#### [PROBLEM REQUIREMENTS]
Transcribe the records that follow in their entirety, omitting any pictures.

[[ THE RECORDS, beginning ]]

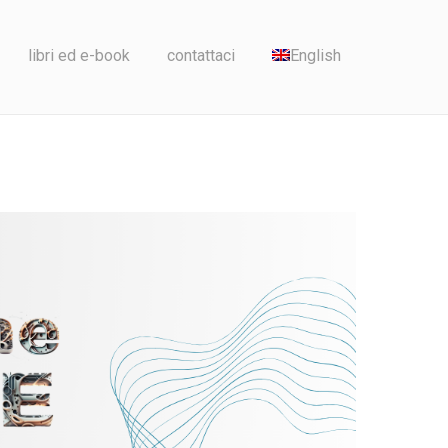
libri ed e-book
contattaci
English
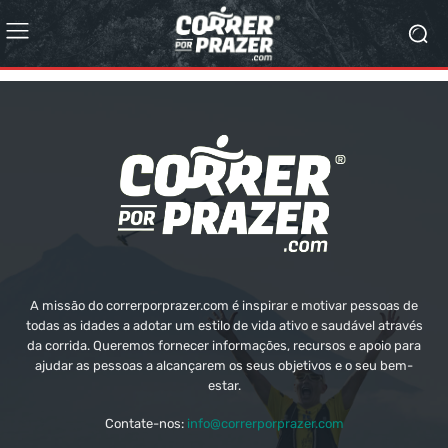
A missão do correrporprazer.com é inspirar e motivar pessoas de
todas as idades a adotar um estilo de vida ativo e saudável através
da corrida. Queremos fornecer informações, recursos e apoio para
ajudar as pessoas a alcançarem os seus objetivos e o seu bem-
estar.
Contate-nos:
info@correrporprazer.com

[[ THE RECORDS, end ]]

#### [TASK RESPONSE]
libri ed e-book
contattaci
English
A missão do correrporprazer.com é inspirar e motivar pessoas de
todas as idades a adotar um estilo de vida ativo e saudável através
da corrida. Queremos fornecer informações, recursos e apoio para
ajudar as pessoas a alcançarem os seus objetivos e o seu bem-
estar.
Contate-nos:
info@correrporprazer.com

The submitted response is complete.